Oleh:
Akrom Khasani
Makalah ini
dipresentasikan dalam kuliah Sejarah Islam Indonesia, yang diampu oleh
Drs. Wahyudi, M.Pd.
I.
PENDAHULUAN
Sejarah
mencatat bahwa jauh sebelum Bangsa Eropa tiba di kepulauan Nusantara Islam
telah berkembang luas diwilayah ini dan bahkan bisa dikatakan sudah menjadi
agama mayoritas masyarakat nusantara, hal itu bisa dibuktikan bahwa sejak abad
ke-13 di pulau Sumatera telah berdiri kerajaan Islam yaitu kerajaan
Samudra Pasai, disusul kemudia kerajaan Aceh Darussalam, sehingga pada awal
abad ke-15 Islam telah mampu menguasai malaka (pusat perdagangan asia
tenggara). Sementara di pulau Jawa Islam baru membentuk kerajaan yaitu
pada akhir pertengahan abad ke-15 yang secara berturut-turut mulai kerajaan
Demak, Pajang, Mataram, Cirebon dan Banten. Selain itu, muncul juga kerajaan
Islam di wilayah lain seperti di Kalimantan, Maluku, dan Sulawesi.
Keberadaan
kekerajaan Islam diatas yang secara bergantian di satu wilayah disebabkan oleh
berbagai factor, salah satunya ialah karena terjadi konflik internal kerajaan,
seperti perebutan kekuasaan, sifat kepeminpinan yang kurang tegas, dan
lain-lain, yang semua itu merangsang pihak-pihak lain untuk membentuk sebuah
kerajaan baru.
Keadaan
ini dimanfaatkan oleh Belanda untuk memperluas wilayah kekuasaannya, dengan
politik “belah bambu”, satu demi satu kerajaan Islam hancur. Apabila kerajaan
itu masih berdiri, maka hegemoni dan pengaruh VOC cukup kuat di sana.
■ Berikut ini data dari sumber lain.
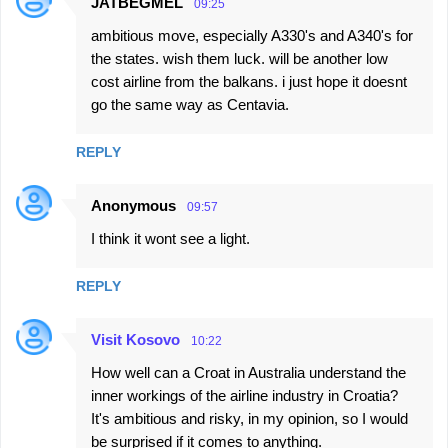
JATBEGMEL
09:25
C
ambitious move, especially A330's and A340's for
o
the states. wish them luck. will be another low
m
cost airline from the balkans. i just hope it doesnt
m
go the same way as Centavia.
e
n
REPLY
t
Anonymous
s
09:57
I think it wont see a light.
REPLY
Visit Kosovo
10:22
How well can a Croat in Australia understand the
inner workings of the airline industry in Croatia?
It's ambitious and risky, in my opinion, so I would
be surprised if it comes to anything.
Karenanya, kerajaan itu hanya sebagai bayangan dari VOC. Seperti Kerajaan
Gowa-Tallo (Makassar) yang hancur setelah Sultan Hasanuddin (1653-1669)
menandatangani Perjanjian Bungaya (18 November 1667).
Untuk
sedikit lebih luasnya, dalam makalah ini akan dibahas beberapa hal menganai
kondisi perpolitikan di Indonesia ketika Belanda datang dan politik Islam di
Indonesia pada masa pemerintah Hindia Belanda.
II.
RUMUSAN
MASALAH
A. Bagaimana
Kondisi Perpolitikan di Indonesia ketika Belanda Datang?
B. Bagaimana
Kondisi Politik Islam di Indonesia pada Masa Pemerintah Hindia Belanda?
III.
PEMBAHASAN
A.
Kondisi
Perpolitikan di Indonesia Ketika Belanda Datang
1. Datangnya
Belanda ke Indonesia
Terhitung
mulai bulan april tahun 1595, empat armada kapal Belanda dibawah komandu
Corniles Dehoutman berlayar menuju kepulauan Melayu, dan tiba di Jawa
barat (pelabuhan Banten) pada bulan juni 1596. Menurut Dr. Muqaddam
Khalil M.A mereka sengaja mendarat di Banten, karena daerah tersebut dianggap
tidak ada pengaruh portugis.[1]
Adapun tujuan mereka datang ke Indonesia ialah untuk mengembangkan usaha
perdagangan, yaitu mencari rempah-rempah yang kemudian akan dijual di Negara
mereka. Keberhasilan orang Belanda dibawah komando Dehoutman membuat orang
Belanda makin tertarik untuk mengembangkan dagangannya di Indonesia, maka pada
tahun 1598 angkatan kedua dibawah pimpinan Van Nede Van Haskerck dan Van
Warwisk datang ke Indonesia.
Meskipun
demikian, kehadiran orang-orang Belanda telah mengancam institusi perpolitikan
di Indonesia. Bahaya ini belum mengancam ketika motif petualangan dan ekonomi
masih dijalankan secara wajar. Banyak penguasa lokal yang menyambutnya dengan
ramah. Ketika keinginan memonipoli perdagangan timbul, orang-orang Belanda pun
mulai mengintervensi institusi perpolitikan di Indonesia yang pada umumnya
tidak stabil. Kemudian pada Maret 1602, orang-orang Belanda mendirikan serikat
dagang yang disebut dengan VOC (Vereenigde
Oost-Indische Compagnie) atau Perserikatan Maskapai Hindia-Timur untuk
menyaingi pelayaran dan perdagangan orang-orang Barat lainnya. Tujuan VOC
adalah memperoleh keuntungan sebanyak-banyaknya dalam perdagangan. Untuk tujuan
ini, dirasa perlu memonopoli ekspor dan impor perdagangan.[2]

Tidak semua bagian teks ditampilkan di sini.